For the last couple of weeks, I have been writing about the United Nation’s Millennium Goals which are a set of social targets on a planetary scale with a ten year time horizon. As the new year is just around the corner, it struck me that a ten years is not very long in historical terms.
100 years?
If we take a longer view, say 100 years, then I think one gets a better sense of the magnitude of the changes currently underway in Asia, Africa, and Latin America as well as the time scale that those changes may require!
Yesterday, El Periodico, a local paper here in Barcelona, compared the headlines in 2013 with those of 1913. One thing which struck me was that life expectancy in Spain 100 years ago was 47 years!
What is most striking about this data point is that, according to Tom Leduc’s data on life expectancy, only Sierra Leone, which came up last place in the world has a similar number. In fact, of the 192 countries in the list, the last 32 are in Africa!
It took Spain 100 years to go from 47 to 82 years and in that time the country went through two dictatorships, a devastating civil war, and a very long process of economic, political and cultural renewal which is still playing out today.
Catalonia or Bust!
Here in Barcelona, most of the political debate revolves around the question of independence from Spain which may come to a vote next year. At play is an explosive mixture of culture, politics, economics, and even personalities. The regional President, Artur Mas has vowed to hold the vote regardless of its constitutional legality and appears ready for a fight.
His party, CIU, traces Catalonian history to Wilfred the Hairy who died in 897 and the region’s parliament back to the 11th century! Regardless of the outcome, the issue will certainly affect the business climate in Catalonia for years to come.
The power of history
In the next year, I expect there will also be much talk about 1914 and what is normally called World War I.

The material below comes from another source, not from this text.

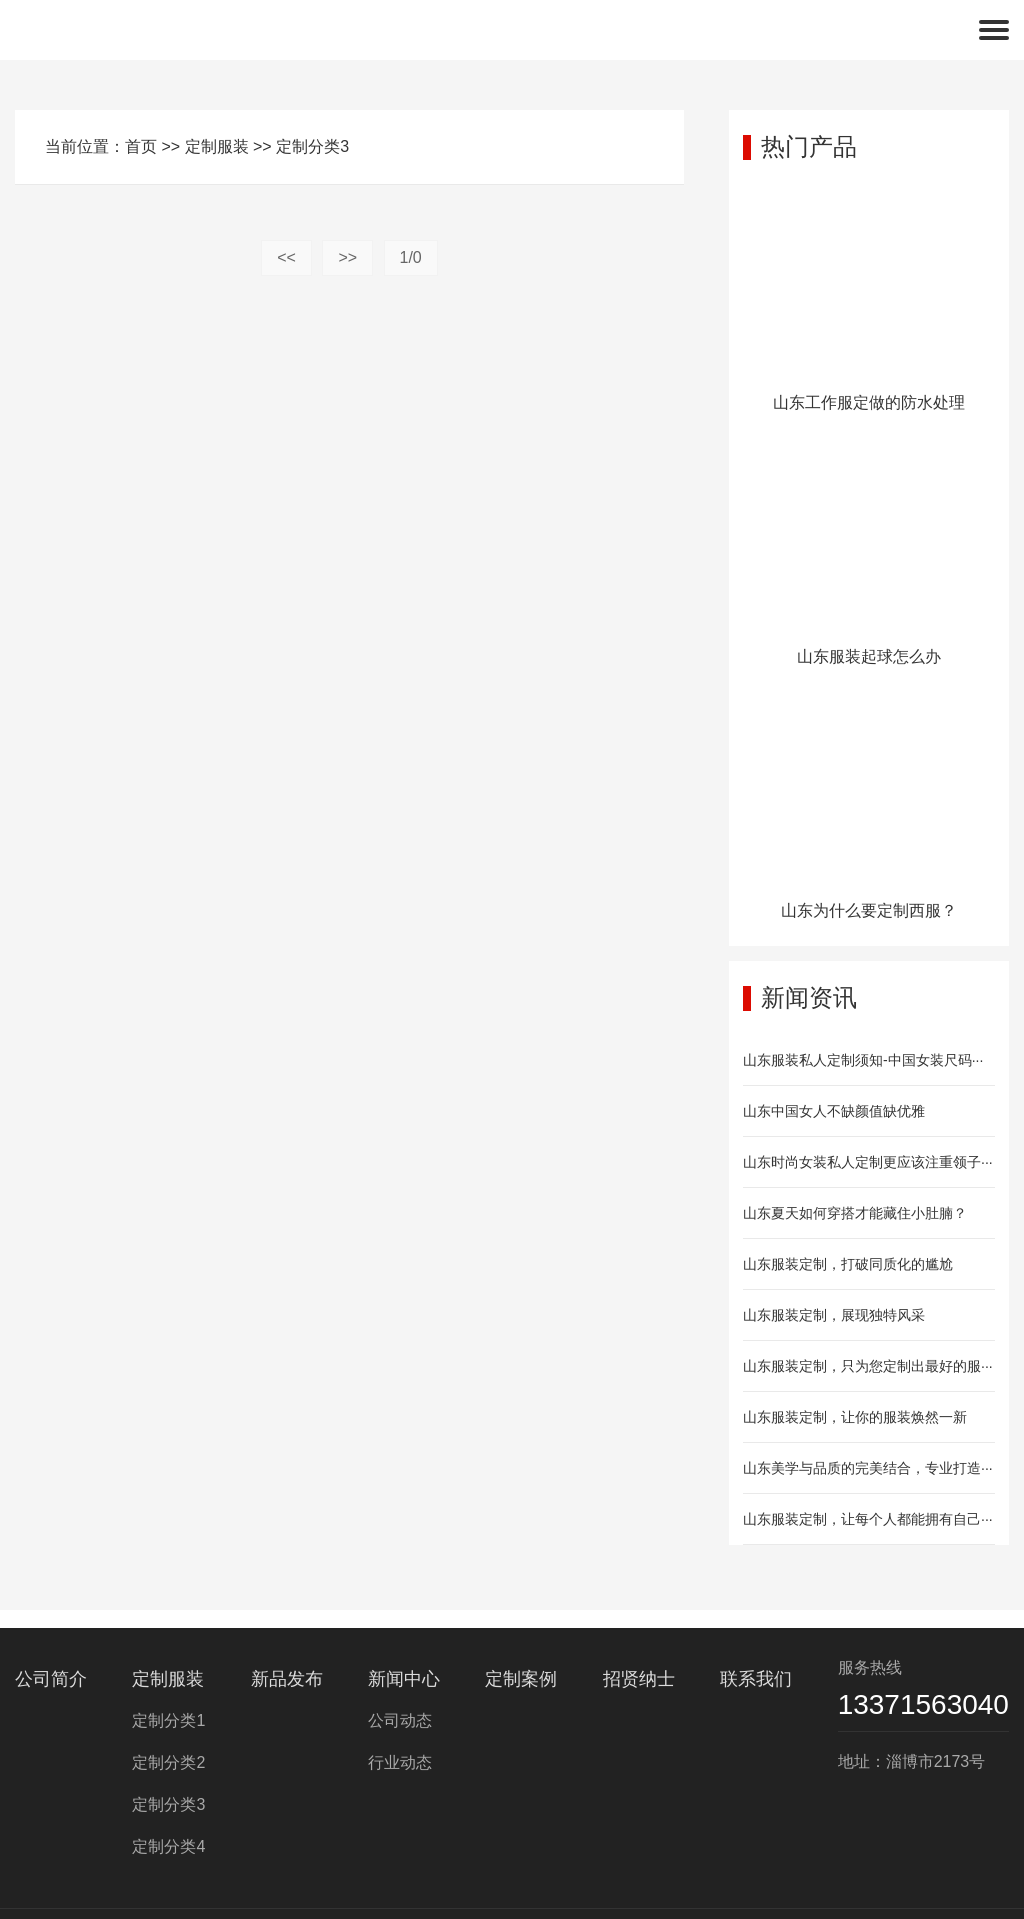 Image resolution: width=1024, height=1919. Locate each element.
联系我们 (756, 1679)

In Africa, the five year conflict in the Democratic Republic of Congo cost, according to the BBC, approximately 3 million lives and, in many ways, resembled the more horrific European conflict almost 100 years before it.
Before teaching in Kenya not long ago, I managed to read David Anderson’s Histories of the Hanged, which covers the period leading up to Kenya’s Independence in 1964 and while reading one book does not make you an expert, it helps to draw a line from Jomo Kenyatta’s role in Kenyan independence to his son Uhuru’s election as it’s fourth President this year.
We can only hope that Africa’s future history will develop much faster than Europe and it will avoid another devastating war, accelerate social progress and manage its environment.
In his seminal article, The Burden of History, Hayden White wrote “We require a history that will educate us to discontinuity more than ever before; for discontinuity, disruption, and chaos is our lot”
Wow, there is a lot of depth in this post. It is an important question – is the European route to social democracy (via 2 world wars, several fascist dictators) avoidable? I sincerely hope so. Education is a vitally important part of the journey.